→ GOAL OF THE EXERCISE
Return every line of the data below exactly, but do not include the images.

→ SOURCE MATERIAL
· · · · · · ·

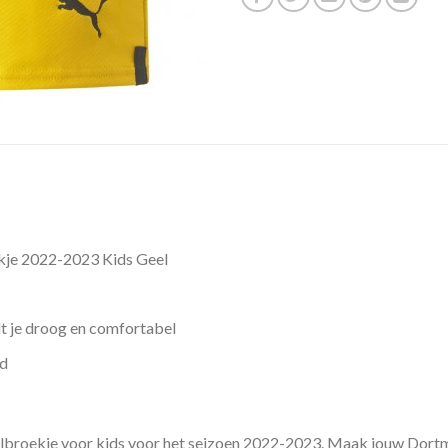
je 2022-2023 Kids Geel
t je droog en comfortabel
rd
albroekje voor kids voor het seizoen 2022-2023. Maak jouw Dort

· · · · · · ·

→ PROBLEM SOLUTION
je 2022-2023 Kids Geel
t je droog en comfortabel
rd
albroekje voor kids voor het seizoen 2022-2023. Maak jouw Dort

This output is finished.